Look over the entries that follow. Report how many lines contain "around", with nothing else.

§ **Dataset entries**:
▶

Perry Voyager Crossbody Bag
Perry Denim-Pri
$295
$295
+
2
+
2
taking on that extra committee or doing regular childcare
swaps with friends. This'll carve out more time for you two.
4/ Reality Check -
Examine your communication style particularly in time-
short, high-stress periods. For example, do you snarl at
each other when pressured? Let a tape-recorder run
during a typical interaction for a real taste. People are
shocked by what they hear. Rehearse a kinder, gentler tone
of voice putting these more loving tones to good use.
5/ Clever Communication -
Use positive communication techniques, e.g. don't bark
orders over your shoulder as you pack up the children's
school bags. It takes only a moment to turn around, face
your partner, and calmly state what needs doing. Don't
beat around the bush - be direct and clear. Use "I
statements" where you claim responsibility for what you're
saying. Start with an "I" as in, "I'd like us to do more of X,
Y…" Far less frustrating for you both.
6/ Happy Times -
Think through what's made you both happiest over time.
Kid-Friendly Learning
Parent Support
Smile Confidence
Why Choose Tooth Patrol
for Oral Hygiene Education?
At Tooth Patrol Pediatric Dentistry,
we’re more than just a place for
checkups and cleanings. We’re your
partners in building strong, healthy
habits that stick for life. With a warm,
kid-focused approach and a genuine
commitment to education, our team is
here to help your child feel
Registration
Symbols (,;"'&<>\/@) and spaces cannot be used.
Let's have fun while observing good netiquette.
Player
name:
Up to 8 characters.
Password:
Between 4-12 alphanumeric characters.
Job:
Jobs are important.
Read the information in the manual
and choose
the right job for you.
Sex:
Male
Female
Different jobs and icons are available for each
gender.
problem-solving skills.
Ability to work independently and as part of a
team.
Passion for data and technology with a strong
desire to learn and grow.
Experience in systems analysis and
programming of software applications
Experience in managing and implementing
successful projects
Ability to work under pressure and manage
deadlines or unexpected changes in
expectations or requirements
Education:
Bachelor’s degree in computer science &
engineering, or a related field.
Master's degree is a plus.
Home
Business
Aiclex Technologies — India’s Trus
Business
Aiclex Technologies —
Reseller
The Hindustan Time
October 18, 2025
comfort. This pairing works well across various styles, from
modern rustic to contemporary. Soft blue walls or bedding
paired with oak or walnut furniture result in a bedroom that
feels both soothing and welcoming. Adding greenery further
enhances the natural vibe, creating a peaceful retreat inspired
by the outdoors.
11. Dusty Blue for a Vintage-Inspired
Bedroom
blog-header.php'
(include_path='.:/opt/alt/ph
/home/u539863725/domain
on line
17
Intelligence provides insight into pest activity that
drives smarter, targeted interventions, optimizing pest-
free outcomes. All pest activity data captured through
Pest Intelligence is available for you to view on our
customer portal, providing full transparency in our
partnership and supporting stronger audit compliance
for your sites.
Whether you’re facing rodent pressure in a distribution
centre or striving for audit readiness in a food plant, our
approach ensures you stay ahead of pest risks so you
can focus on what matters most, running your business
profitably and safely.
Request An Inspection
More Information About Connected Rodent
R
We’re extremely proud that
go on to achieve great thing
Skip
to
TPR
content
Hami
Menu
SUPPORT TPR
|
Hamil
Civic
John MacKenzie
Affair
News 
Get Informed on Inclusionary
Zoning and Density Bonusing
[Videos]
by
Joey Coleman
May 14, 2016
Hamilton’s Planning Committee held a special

◀

§ **RESPONSE BELOW**: 2